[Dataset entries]
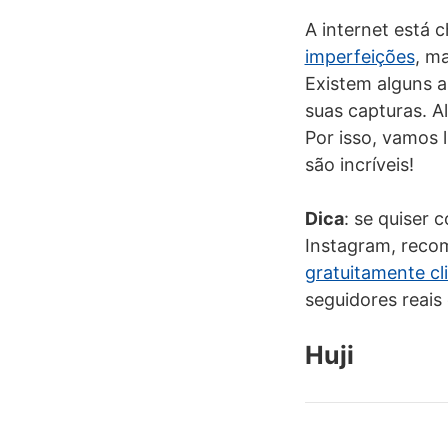
A internet está c
imperfeições
, m
Existem alguns a
suas capturas. A
Por isso, vamos 
são incríveis!
Dica
: se quiser
Instagram, rec
gratuitamente cl
seguidores reai
Huji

## EXERCISE DIRECTIONS
Copy the records above exactly, omitting every picture.

## RESULT BELOW
A internet está c
imperfeições
, m
Existem alguns a
suas capturas. A
Por isso, vamos 
são incríveis!
Dica
: se quiser
Instagram, rec
gratuitamente cl
seguidores reai
Huji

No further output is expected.